$K$-theory of union of smooth curves. Is there a method that one can calculate algebraic $K$ theory of a number of smooth curves with some singularity points corresponding to the intersection points of two different curves, given we know the $K$ groups of each curve? (For example bunch of projective lines with some intersecting points)
 A: Question: "Is there a method that one can calculate algebraic K theory of a number of smooth curves with some singularity points corresponding to the intersection points of two different curves, given we know the K groups of each curve?"
Answer. Let $C:=C_1 \cup C_2$ and let $Z:=C_1 \cap C_2$ with $U:=C-Z$ the open complement. There is a long exact localization sequence
$$ \cdots \rightarrow K_{i+1}(U) \rightarrow K_i(Z) \rightarrow K_i(C) \rightarrow K_i(U) \rightarrow K_{i-1}(Z) \rightarrow \cdots $$
hence if you know the K-theory of the complement $U$ and $Z$ then you can calculate $K_i(C)$. If $Z:=\{p_1,..,p_l\}$ is the $l$ singular points on $C$, let  $C'_1:=C_1-\{p_1,..,p_l\}$ and $C'_2:=C_2-\{p_1,..,p_l\}$.
It follows $U = C'_1 \cup C'_2$ is the disjoint union of the two smooth curves $C_1',C_2'$. Hence $K_i(U) \cong K_i(C_1') \oplus K_i(C'_2)$.
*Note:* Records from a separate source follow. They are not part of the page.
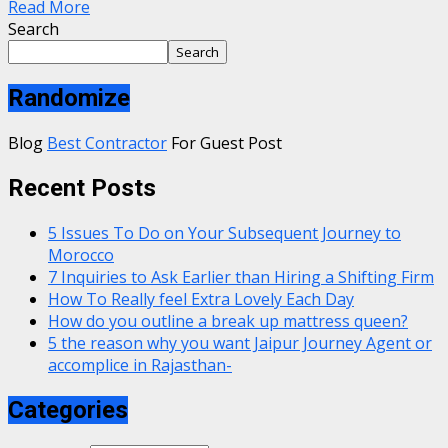
Read More
Search
Search
Randomize
Blog
Best Contractor
For Guest Post
Recent Posts
5 Issues To Do on Your Subsequent Journey to
Morocco
7 Inquiries to Ask Earlier than Hiring a Shifting Firm
How To Really feel Extra Lovely Each Day
How do you outline a break up mattress queen?
5 the reason why you want Jaipur Journey Agent or
accomplice in Rajasthan-
Categories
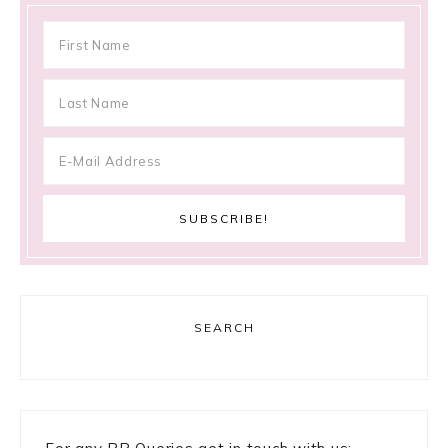
SEARCH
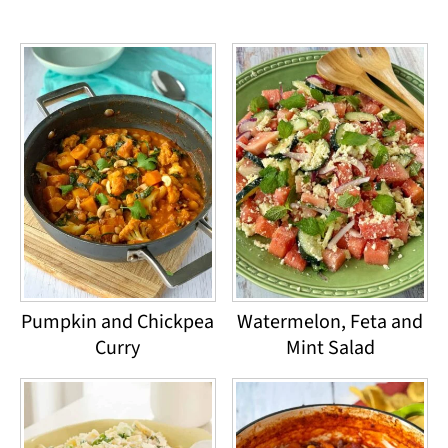
Pumpkin and Chickpea
Watermelon, Feta and
Curry
Mint Salad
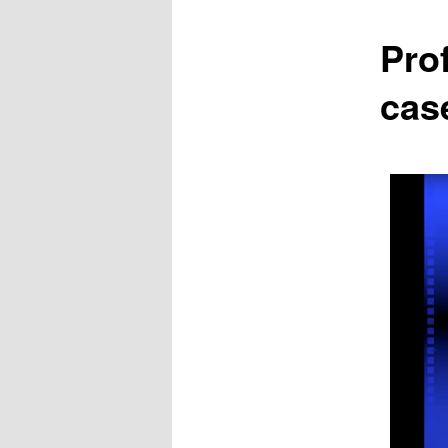
Pro
cas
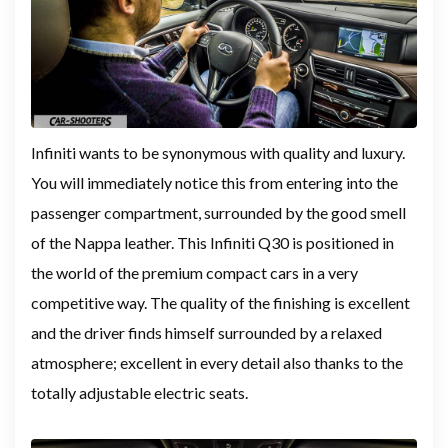
Infiniti wants to be synonymous with quality and luxury.
You will immediately notice this from entering into the
passenger compartment, surrounded by the good smell
of the Nappa leather. This Infiniti Q30 is positioned in
the world of the premium compact cars in a very
competitive way. The quality of the finishing is excellent
and the driver finds himself surrounded by a relaxed
atmosphere; excellent in every detail also thanks to the
totally adjustable electric seats.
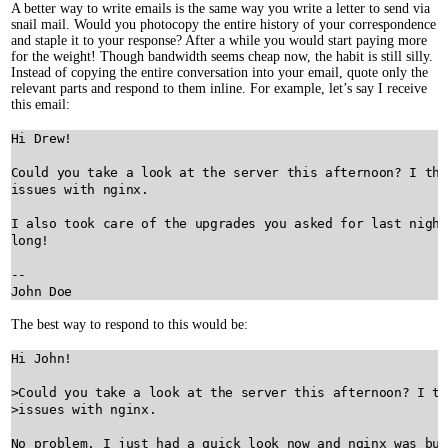
A better way to write emails is the same way you write a letter to send via
snail mail. Would you photocopy the entire history of your correspondence
and staple it to your response? After a while you would start paying more
for the weight! Though bandwidth seems cheap now, the habit is still silly.
Instead of copying the entire conversation into your email, quote only the
relevant parts and respond to them inline. For example, let’s say I receive
this email:
Hi Drew!

Could you take a look at the server this afternoon? I thi
issues with nginx.

I also took care of the upgrades you asked for last night
long!

--

The best way to respond to this would be:
Hi John!

>Could you take a look at the server this afternoon? I th
>issues with nginx.

No problem. I just had a quick look now and nginx was bus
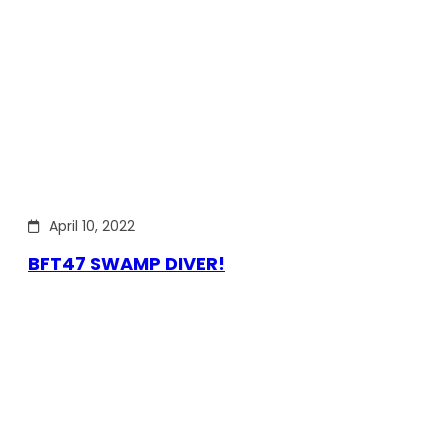
April 10, 2022
BFT47 SWAMP DIVER!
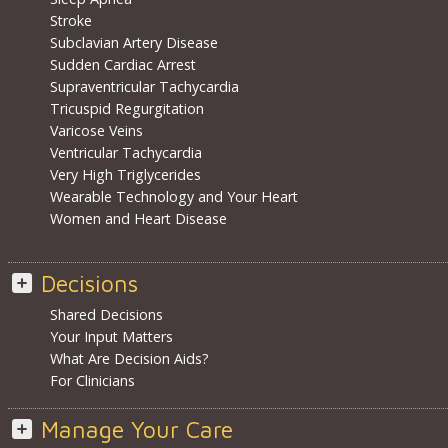
Stroke
Subclavian Artery Disease
Sudden Cardiac Arrest
Supraventricular Tachycardia
Tricuspid Regurgitation
Varicose Veins
Ventricular Tachycardia
Very High Triglycerides
Wearable Technology and Your Heart
Women and Heart Disease
Decisions
Shared Decisions
Your Input Matters
What Are Decision Aids?
For Clinicians
Manage Your Care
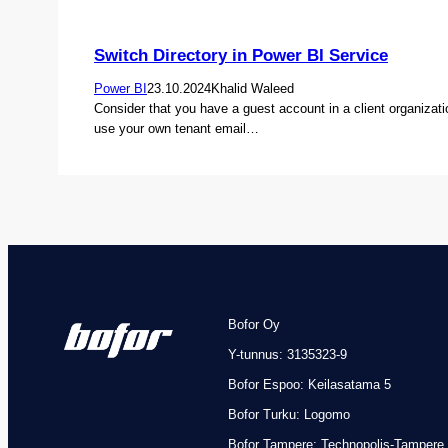
Switch Directory in Power BI Service
Power BI
23.10.2024
Khalid Waleed
Consider that you have a guest account in a client organizat
use your own tenant email…
Bofor Oy
Y-tunnus: 3135323-9
Bofor Espoo: Keilasatama 5
Bofor Turku: Logomo
Bofor
Tampere: Technopolis-Tampere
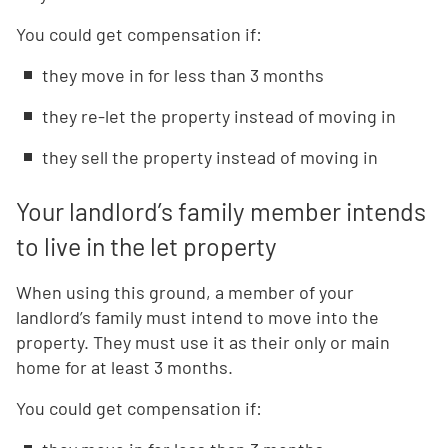
You could get compensation if:
they move in for less than 3 months
they re-let the property instead of moving in
they sell the property instead of moving in
Your landlord’s family member intends
to live in the let property
When using this ground, a member of your
landlord’s family must intend to move into the
property. They must use it as their only or main
home for at least 3 months.
You could get compensation if:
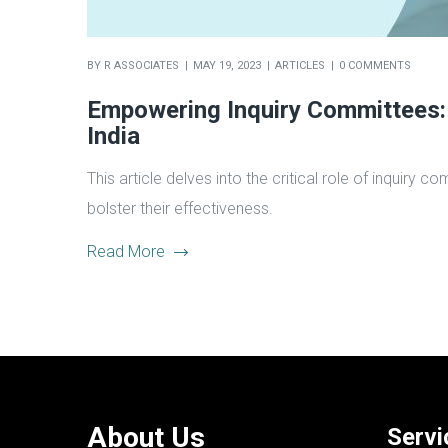
BY
R ASSOCIATES
MAY 19, 2023
ARTICLES
0 COMMENTS
Empowering Inquiry Committees: 
India
This article delves into the critical role of inquir
bolster their effectiveness.
Read More
About Us
Servi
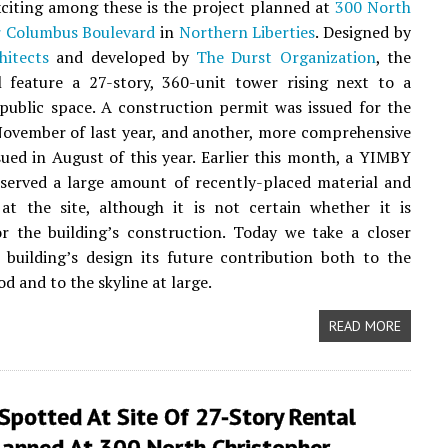
citing among these is the project planned at
300 North
r Columbus Boulevard
in
Northern Liberties
. Designed by
hitects
and developed by
The Durst Organization
, the
l feature a 27-story, 360-unit tower rising next to a
ublic space. A construction permit was issued for the
November of last year, and another, more comprehensive
sued in August of this year. Earlier this month, a YIMBY
erved a large amount of recently-placed material and
at the site, although it is not certain whether it is
r the building’s construction. Today we take a closer
 building’s design its future contribution both to the
d and to the skyline at large.
READ MORE
 Spotted At Site Of 27-Story Rental
lanned At 300 North Christopher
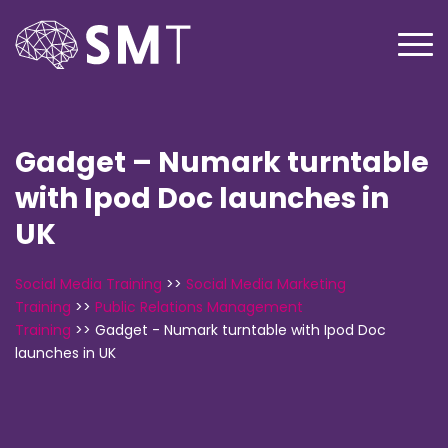
Gadget – Numark turntable
with Ipod Doc launches in
UK
Social Media Training
>>
Social Media Marketing
Training
>>
Public Relations Management
Training
>>
Gadget - Numark turntable with Ipod Doc
launches in UK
You get the long exact sequence
$$ \cdots \rightarrow K_{i+1}(C_1')\oplus K_{i+1}(C_2') \rightarrow K_i(Z) \rightarrow K_i(C) \rightarrow K_i(C_1')\oplus K_i(C_2') \rightarrow K_{i-1}(Z) \rightarrow \cdots $$
For algebraic K-theory there is the long exact localization sequence and the Mayer-Vietoris sequence. A systematic use of the MV sequence sequences can be used to calculate the algebraic K-theory $K_i(X)$ of $X$ in terms of an open cover $U_i$ of $X$. I believe this holds for singular curves but do not have a precise reference.